━━ Dataset records

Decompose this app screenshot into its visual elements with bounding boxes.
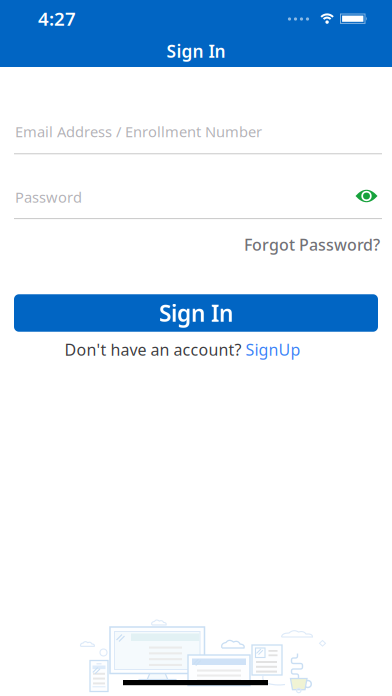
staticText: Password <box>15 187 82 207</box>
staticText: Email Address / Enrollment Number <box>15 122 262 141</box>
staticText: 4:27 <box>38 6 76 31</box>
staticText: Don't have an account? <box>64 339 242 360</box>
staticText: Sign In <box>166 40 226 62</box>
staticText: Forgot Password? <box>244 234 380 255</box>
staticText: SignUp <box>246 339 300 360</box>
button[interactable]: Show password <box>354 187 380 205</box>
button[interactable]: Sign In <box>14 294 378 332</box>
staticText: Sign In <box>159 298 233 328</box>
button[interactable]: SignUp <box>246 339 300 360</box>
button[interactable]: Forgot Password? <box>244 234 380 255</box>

━━━━
━━ Dataset records

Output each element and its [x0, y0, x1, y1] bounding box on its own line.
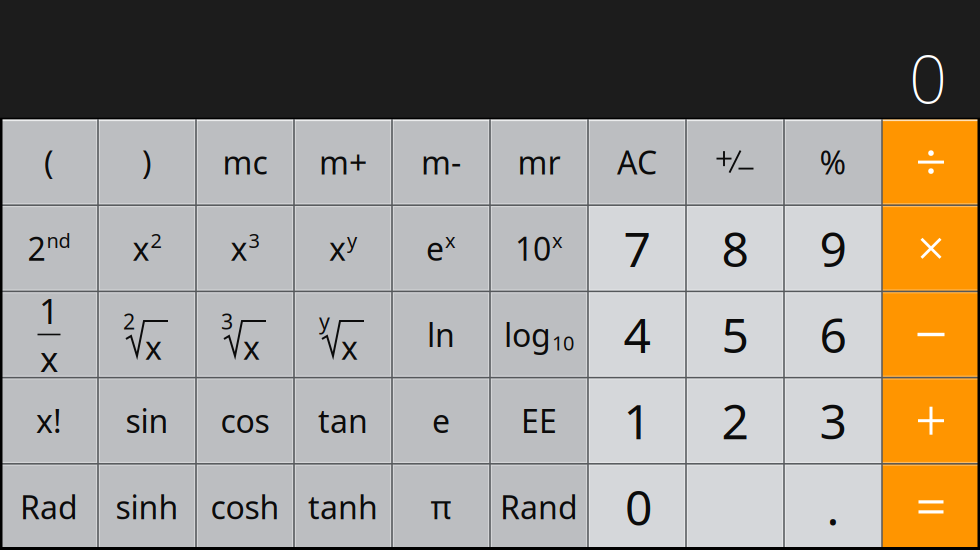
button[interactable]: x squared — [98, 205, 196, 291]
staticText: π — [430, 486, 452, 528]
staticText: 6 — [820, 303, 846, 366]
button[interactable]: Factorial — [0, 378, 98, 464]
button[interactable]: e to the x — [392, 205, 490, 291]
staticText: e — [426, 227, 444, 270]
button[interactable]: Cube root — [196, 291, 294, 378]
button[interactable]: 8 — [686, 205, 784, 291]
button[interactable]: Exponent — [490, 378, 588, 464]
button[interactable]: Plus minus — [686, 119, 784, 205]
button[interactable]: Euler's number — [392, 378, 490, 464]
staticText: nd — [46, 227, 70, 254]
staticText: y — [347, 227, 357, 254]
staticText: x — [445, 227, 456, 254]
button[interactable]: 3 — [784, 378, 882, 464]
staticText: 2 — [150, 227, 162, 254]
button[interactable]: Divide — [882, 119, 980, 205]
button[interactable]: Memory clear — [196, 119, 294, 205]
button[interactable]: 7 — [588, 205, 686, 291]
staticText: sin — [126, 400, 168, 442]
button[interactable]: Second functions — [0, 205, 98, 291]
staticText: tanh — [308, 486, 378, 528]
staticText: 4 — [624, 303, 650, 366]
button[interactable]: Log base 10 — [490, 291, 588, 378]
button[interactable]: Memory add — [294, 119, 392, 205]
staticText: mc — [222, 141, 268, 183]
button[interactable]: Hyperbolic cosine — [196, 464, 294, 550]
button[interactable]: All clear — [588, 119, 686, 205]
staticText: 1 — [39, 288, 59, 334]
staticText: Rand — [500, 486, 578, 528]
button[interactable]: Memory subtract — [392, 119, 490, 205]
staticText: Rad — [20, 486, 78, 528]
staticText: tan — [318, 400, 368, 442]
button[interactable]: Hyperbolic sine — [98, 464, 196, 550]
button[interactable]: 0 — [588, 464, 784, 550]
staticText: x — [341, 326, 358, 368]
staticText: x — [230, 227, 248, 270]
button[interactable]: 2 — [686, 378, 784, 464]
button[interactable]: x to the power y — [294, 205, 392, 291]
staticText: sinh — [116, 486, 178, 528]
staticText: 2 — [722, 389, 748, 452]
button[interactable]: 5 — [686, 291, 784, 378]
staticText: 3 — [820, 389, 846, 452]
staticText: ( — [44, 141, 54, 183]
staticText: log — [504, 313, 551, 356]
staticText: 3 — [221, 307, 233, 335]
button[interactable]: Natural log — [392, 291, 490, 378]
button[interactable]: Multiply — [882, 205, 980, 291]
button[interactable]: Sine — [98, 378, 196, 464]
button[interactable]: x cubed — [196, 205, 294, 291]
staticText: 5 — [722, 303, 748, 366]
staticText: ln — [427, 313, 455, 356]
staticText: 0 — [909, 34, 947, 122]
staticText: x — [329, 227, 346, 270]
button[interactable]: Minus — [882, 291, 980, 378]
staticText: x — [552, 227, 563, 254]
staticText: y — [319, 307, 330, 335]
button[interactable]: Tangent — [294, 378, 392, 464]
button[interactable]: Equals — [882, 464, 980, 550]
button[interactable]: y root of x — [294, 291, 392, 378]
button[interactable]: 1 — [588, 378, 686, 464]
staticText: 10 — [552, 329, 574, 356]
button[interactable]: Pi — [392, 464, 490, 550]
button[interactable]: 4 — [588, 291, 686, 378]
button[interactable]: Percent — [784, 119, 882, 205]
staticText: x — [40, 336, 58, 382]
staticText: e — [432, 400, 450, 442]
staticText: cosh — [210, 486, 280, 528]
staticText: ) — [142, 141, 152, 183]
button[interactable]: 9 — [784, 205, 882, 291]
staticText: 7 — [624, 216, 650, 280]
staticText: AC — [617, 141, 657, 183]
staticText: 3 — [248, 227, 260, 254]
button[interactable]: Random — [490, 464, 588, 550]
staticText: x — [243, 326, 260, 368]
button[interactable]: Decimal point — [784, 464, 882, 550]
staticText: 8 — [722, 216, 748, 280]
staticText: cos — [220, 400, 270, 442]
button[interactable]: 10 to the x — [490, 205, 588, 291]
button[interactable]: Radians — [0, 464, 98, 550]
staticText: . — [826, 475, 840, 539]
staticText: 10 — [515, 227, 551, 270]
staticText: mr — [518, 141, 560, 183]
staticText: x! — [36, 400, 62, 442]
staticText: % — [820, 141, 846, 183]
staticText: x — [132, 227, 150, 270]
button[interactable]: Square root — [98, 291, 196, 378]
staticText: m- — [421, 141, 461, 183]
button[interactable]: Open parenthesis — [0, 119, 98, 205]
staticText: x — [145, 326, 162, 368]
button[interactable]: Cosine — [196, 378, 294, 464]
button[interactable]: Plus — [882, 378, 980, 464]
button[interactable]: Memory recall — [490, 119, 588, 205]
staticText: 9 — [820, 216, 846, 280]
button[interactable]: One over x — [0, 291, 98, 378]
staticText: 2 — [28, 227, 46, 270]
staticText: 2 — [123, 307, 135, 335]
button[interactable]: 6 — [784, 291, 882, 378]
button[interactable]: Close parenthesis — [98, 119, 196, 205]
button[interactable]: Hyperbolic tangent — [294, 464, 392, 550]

━━━━
━━ Dataset records

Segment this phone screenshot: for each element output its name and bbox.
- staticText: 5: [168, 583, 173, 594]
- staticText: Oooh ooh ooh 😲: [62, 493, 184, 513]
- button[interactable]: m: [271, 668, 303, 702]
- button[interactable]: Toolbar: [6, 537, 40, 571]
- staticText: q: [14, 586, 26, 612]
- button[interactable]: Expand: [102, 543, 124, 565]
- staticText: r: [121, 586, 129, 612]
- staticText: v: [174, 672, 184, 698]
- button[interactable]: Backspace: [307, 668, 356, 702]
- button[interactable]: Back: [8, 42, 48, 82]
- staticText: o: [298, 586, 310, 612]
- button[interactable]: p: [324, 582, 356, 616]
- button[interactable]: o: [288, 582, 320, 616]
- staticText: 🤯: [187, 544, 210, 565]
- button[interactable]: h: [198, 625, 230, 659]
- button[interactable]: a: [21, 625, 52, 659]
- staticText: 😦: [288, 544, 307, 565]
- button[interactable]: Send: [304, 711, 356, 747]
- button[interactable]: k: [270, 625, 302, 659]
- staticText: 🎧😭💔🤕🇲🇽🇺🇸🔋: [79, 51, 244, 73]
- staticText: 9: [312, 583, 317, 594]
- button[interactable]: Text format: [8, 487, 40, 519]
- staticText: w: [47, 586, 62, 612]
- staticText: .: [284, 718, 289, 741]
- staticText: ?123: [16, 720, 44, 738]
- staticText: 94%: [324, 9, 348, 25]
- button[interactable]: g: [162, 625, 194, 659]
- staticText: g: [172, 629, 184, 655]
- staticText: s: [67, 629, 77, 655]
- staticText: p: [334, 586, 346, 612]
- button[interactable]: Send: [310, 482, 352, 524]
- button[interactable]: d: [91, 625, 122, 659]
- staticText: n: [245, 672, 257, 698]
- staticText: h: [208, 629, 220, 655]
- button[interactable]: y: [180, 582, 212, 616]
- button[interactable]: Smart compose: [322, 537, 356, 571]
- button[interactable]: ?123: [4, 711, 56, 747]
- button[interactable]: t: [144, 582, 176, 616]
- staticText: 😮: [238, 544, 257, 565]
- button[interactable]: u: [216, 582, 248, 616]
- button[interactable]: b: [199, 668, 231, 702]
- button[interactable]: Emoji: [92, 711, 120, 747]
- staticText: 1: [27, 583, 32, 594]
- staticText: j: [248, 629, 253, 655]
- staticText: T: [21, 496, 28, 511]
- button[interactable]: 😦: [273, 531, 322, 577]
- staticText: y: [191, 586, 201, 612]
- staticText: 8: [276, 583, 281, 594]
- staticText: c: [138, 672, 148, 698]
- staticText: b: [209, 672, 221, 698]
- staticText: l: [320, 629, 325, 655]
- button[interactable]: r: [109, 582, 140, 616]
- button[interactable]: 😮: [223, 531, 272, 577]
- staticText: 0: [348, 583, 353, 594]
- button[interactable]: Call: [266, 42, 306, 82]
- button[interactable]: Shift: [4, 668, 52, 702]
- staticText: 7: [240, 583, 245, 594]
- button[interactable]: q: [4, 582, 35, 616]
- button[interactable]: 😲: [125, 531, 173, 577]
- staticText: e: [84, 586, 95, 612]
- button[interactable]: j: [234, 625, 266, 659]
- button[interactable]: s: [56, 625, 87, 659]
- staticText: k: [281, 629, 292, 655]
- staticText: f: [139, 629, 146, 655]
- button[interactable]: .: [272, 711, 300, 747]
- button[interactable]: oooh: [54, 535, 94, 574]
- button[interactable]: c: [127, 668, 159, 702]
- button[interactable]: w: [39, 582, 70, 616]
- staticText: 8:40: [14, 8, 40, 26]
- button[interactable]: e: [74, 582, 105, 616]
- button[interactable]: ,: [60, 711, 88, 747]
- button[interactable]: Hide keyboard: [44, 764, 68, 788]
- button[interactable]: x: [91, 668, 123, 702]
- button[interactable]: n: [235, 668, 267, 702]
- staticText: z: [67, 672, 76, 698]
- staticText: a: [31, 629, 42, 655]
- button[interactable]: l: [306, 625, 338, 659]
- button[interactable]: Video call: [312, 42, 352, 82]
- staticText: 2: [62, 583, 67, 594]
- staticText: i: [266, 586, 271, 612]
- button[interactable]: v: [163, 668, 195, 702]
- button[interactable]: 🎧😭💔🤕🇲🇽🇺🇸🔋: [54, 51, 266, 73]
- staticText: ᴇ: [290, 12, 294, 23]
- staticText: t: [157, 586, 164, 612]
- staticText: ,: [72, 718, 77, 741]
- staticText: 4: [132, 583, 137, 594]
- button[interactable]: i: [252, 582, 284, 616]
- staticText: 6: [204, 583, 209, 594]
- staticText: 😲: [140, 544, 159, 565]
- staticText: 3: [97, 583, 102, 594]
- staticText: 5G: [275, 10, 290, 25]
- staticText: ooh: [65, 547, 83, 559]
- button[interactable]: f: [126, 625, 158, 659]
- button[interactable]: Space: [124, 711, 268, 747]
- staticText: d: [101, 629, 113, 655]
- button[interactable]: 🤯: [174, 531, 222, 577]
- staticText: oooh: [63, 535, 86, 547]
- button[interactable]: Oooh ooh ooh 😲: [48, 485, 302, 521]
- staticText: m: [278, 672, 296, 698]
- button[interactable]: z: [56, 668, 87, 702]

━━━━

Your objective – Show every line from the entries that includes the word "Forgot".

Response area –
staticText: Forgot Password? <box>244 234 380 255</box>
button[interactable]: Forgot Password? <box>244 234 380 255</box>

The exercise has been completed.